Lauren Braun is a senior at Cornell University with a major in Human Development and two minors, one in Inequality and one in Global Health. Born and raised in Indiana, Lauren has three wonderful younger sisters and two very supportive parents. Fostered by her childhood travels with her family to Europe and to most of the 50 states, Lauren became curious about ideas and cultures that were different from her own. Lauren became fluent in Spanish and, starting in high school, has served as a medical interpreter between Latino patients and American doctors. Thanks to her volunteer public health trips throughout Panama and Peru, she now loves to dance to reggaeton and bachata. Last spring, Lauren lived in Istanbul, Turkey, studying political, economic, and religious issues, learning Turkish, and traveling throughout the country. She is also a proud member of Delta Delta Delta Sorority and loves yoga, running, and reading. After graduation this May, Lauren plans to work for an international health organization and then attend grad school for a Master’s Degree in Public Health.

Project Description

"The problem is that indigenous Peruvian mothers using Ministry of Health (MOH) services at the Santa Rosa center forget the dates of their children’s vaccination appointments, so their babies receive late or incomplete immunization. This means babies have decreased immune functioning, which greatly increases their chances of dying before age five. Indigenous Peruvian mothers quickly lose the paper appointment reminder slips because they’re not conducive to mothers’ lifestyles and resource-poor environment. Consequently, nurses must spend hours trekking through mountainous villages to find mothers and remind them. Routine childhood vaccines expire because they aren’t used, and replenishing them requires more money because of vaccines’ fixed delivery costs.

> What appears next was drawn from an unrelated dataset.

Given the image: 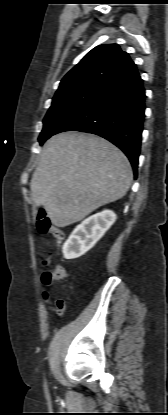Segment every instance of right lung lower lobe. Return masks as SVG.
<instances>
[{"instance_id":"98d812e1","label":"right lung lower lobe","mask_w":168,"mask_h":415,"mask_svg":"<svg viewBox=\"0 0 168 415\" xmlns=\"http://www.w3.org/2000/svg\"><path fill=\"white\" fill-rule=\"evenodd\" d=\"M145 98L143 81L135 68L103 90L55 134L80 131L109 140L125 153L136 176L145 117Z\"/></svg>"}]
</instances>
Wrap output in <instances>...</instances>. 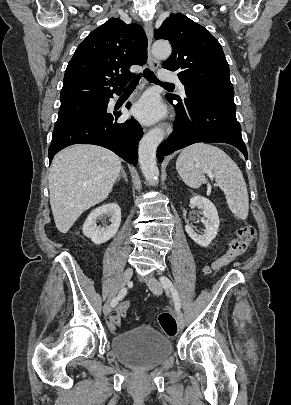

In response to this dilemma, which I saw firsthand during my Cusco internship, I invented and patented a bracelet for babies to wear from birth to age four that tracks the number and type of vaccines they’ve received and the date of their next vaccination appointment. The bracelets are simple, inexpensive, user-friendly, and adaptable to any culture. They’re not language-specific, so moms who are illiterate or only speak Quechua can use them. Moms are likely to regularly check the bracelets because they carry young children with them on their backs. Most importantly, the nurses and mothers of Santa Rosa are ecstatic about using the bracelets. More children will receive full and timely vaccination, so fewer children will die before age 5. Nurses will have more time for patients, and the Peruvian government will save money by increasing the number of vaccines used before expiration."